Results: SNP genotyping and QC yielded a final population of 579 sJIA cases and 12,930 control subjects. Association testing of an imputation-expanded SNPset identified a novel, highly significant susceptibility locus on chromosome 2. The strongest risk factor was a 124kb 6-SNP haplotype that contained the entire CXCR4 gene (OR 1.7; p=4.3E-10), encoding C-X-C chemokine receptor type 4. Homozygosity for the haplotype conferred an even greater risk of sJIA (OR 2.8). The sJIA risk haplotype correlated with high CXCR4 expression in B lymphoblasts from 1KG participants (p=4.0E-4). Because CXCR4 is important for the development, maturation and migration of many leukocyte populations, we evaluated the effect of the haplotype on leukocyte migration towards CXCL12 in 6 pairs of population control subjects with 0 and 2 copies of the risk haplotype. CD14+ monocytes and neutrophils from risk haplotype homozygotes displayed greater migration towards the CXCR4 ligand, CXCL12, than did monocytes from subjects without the risk haplotype. Finally, when we examined CD14+ monocyte RNAseq data from sJIA patients (GSE147608), expression of CXCR4 was higher in sJIA monocytes than in those from healthy subjects, regardless of disease activity (p=0.0009).

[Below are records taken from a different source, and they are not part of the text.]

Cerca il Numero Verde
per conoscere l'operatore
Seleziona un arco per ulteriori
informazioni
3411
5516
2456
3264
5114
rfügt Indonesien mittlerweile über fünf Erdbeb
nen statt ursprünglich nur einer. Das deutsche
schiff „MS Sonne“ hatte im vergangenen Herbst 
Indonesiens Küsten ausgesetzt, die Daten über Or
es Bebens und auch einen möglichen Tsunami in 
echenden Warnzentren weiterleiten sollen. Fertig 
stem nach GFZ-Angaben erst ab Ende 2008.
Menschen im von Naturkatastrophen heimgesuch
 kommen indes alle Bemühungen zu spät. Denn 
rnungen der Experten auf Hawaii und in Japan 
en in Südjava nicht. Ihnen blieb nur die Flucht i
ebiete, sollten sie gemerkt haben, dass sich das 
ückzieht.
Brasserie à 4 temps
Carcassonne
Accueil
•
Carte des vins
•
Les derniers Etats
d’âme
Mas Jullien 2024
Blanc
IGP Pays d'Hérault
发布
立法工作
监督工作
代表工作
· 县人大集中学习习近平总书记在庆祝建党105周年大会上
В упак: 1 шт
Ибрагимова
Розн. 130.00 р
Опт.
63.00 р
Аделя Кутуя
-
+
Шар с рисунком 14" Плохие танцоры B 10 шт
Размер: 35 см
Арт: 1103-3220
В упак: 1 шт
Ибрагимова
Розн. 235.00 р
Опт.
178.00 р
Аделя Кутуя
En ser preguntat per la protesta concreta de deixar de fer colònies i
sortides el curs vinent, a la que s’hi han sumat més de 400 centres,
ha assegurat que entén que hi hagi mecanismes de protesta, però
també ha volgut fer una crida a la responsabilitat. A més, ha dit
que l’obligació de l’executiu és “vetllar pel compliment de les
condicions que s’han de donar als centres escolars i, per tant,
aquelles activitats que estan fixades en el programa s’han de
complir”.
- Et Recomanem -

Conclusion: We report a novel association between sJIA and a high-expression CXCR4 haplotype. Homozygosity for this haplotype is nearly 3-fold greater in sJIA than in the control population. The risk haplotype leads to increased migration of CD14+ monocytes and neutrophils from healthy subjects. The relevance of this finding is amplified by the observation that CXCR4 expression is increased in CD14+ monocytes from both active and inactive sJIA patients. This suggests that increased CXCR4 expression and signaling may be a genetically-encoded, intrinsic characteristic of sJIA.
Disclosures: H. Nakano, None; E. Shuldiner, None; A. Hinks, None; M. Sudman, None; E. Remmers, None; C. Satorius, None; E. Schmitz, None; V. Arthur, None; P. Woo, None; A. Grom, Sobi, Novartis; D. Foell, Novartis, Sobi, Boehringer, Novartis, Sobi; J. Bohnsack, None; M. Gattorno, None; S. Ozen, None; S. Prahalad, Novartis; R. Yeung, None; E. Mellins, GlaxoSmithKline, Genentech, Codexis; S. Oliveira, None; J. Antón, None; C. Len, None; C. Lake, None; L. Bergeron, None; M. Millwood, None; E. de los santos, None; M. Correia Marques, None; J. for the Immunochip, None; T. Investigators, None; I. Consortium, None; C. Langefeld, None; S. Thompson, None; W. Thomson, None; M. Ombrello, None.